-- The data follows --

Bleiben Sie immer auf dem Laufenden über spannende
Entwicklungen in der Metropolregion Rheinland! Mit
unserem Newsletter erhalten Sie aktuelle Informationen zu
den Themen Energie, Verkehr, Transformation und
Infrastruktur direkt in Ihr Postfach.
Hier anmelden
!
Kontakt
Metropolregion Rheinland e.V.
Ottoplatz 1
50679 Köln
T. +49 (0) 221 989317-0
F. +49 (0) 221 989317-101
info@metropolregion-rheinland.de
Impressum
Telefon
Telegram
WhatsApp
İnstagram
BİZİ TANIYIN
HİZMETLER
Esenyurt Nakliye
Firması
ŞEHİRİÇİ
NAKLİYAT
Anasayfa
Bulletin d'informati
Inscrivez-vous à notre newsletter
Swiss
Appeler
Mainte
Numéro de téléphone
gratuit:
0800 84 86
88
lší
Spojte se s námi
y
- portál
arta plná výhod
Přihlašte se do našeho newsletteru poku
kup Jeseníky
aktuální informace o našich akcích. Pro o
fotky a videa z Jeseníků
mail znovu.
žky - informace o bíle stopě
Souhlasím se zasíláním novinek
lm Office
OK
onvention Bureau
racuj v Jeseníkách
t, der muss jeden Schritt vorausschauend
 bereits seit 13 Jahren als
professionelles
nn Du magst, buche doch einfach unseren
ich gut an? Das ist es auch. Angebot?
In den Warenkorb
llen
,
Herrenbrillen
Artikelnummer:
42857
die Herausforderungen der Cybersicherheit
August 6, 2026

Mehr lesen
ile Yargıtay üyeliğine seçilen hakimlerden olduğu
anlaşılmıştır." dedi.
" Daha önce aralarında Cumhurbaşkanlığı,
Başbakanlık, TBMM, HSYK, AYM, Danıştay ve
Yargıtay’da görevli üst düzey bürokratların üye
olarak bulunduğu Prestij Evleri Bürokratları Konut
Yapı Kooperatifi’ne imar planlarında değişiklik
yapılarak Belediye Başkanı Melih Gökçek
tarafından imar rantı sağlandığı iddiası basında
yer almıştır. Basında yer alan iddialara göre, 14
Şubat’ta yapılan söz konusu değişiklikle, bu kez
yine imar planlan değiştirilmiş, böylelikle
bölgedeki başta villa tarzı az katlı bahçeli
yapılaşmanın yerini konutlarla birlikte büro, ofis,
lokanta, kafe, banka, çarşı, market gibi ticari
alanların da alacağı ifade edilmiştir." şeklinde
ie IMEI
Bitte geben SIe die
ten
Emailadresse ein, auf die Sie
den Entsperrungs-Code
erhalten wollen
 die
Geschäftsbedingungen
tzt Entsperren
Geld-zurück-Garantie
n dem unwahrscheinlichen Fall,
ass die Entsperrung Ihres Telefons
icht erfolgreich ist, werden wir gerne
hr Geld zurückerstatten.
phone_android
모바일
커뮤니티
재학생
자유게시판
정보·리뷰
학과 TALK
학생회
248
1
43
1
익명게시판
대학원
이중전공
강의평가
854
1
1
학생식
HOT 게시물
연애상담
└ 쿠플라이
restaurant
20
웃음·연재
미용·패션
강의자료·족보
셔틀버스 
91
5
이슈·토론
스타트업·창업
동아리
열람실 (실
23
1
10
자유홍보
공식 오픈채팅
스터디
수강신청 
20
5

-- The data concluded --

Your assignment:
Every entry above must appear again in the reply, exactly as it stands.

Exercise answer:
Bleiben Sie immer auf dem Laufenden über spannende
Entwicklungen in der Metropolregion Rheinland! Mit
unserem Newsletter erhalten Sie aktuelle Informationen zu
den Themen Energie, Verkehr, Transformation und
Infrastruktur direkt in Ihr Postfach.
Hier anmelden
!
Kontakt
Metropolregion Rheinland e.V.
Ottoplatz 1
50679 Köln
T. +49 (0) 221 989317-0
F. +49 (0) 221 989317-101
info@metropolregion-rheinland.de
Impressum
Telefon
Telegram
WhatsApp
İnstagram
BİZİ TANIYIN
HİZMETLER
Esenyurt Nakliye
Firması
ŞEHİRİÇİ
NAKLİYAT
Anasayfa
Bulletin d'informati
Inscrivez-vous à notre newsletter
Swiss
Appeler
Mainte
Numéro de téléphone
gratuit:
0800 84 86
88
lší
Spojte se s námi
y
- portál
arta plná výhod
Přihlašte se do našeho newsletteru poku
kup Jeseníky
aktuální informace o našich akcích. Pro o
fotky a videa z Jeseníků
mail znovu.
žky - informace o bíle stopě
Souhlasím se zasíláním novinek
lm Office
OK
onvention Bureau
racuj v Jeseníkách
t, der muss jeden Schritt vorausschauend
 bereits seit 13 Jahren als
professionelles
nn Du magst, buche doch einfach unseren
ich gut an? Das ist es auch. Angebot?
In den Warenkorb
llen
,
Herrenbrillen
Artikelnummer:
42857
die Herausforderungen der Cybersicherheit
August 6, 2026

Mehr lesen
ile Yargıtay üyeliğine seçilen hakimlerden olduğu
anlaşılmıştır." dedi.
" Daha önce aralarında Cumhurbaşkanlığı,
Başbakanlık, TBMM, HSYK, AYM, Danıştay ve
Yargıtay’da görevli üst düzey bürokratların üye
olarak bulunduğu Prestij Evleri Bürokratları Konut
Yapı Kooperatifi’ne imar planlarında değişiklik
yapılarak Belediye Başkanı Melih Gökçek
tarafından imar rantı sağlandığı iddiası basında
yer almıştır. Basında yer alan iddialara göre, 14
Şubat’ta yapılan söz konusu değişiklikle, bu kez
yine imar planlan değiştirilmiş, böylelikle
bölgedeki başta villa tarzı az katlı bahçeli
yapılaşmanın yerini konutlarla birlikte büro, ofis,
lokanta, kafe, banka, çarşı, market gibi ticari
alanların da alacağı ifade edilmiştir." şeklinde
ie IMEI
Bitte geben SIe die
ten
Emailadresse ein, auf die Sie
den Entsperrungs-Code
erhalten wollen
 die
Geschäftsbedingungen
tzt Entsperren
Geld-zurück-Garantie
n dem unwahrscheinlichen Fall,
ass die Entsperrung Ihres Telefons
icht erfolgreich ist, werden wir gerne
hr Geld zurückerstatten.
phone_android
모바일
커뮤니티
재학생
자유게시판
정보·리뷰
학과 TALK
학생회
248
1
43
1
익명게시판
대학원
이중전공
강의평가
854
1
1
학생식
HOT 게시물
연애상담
└ 쿠플라이
restaurant
20
웃음·연재
미용·패션
강의자료·족보
셔틀버스 
91
5
이슈·토론
스타트업·창업
동아리
열람실 (실
23
1
10
자유홍보
공식 오픈채팅
스터디
수강신청 
20
5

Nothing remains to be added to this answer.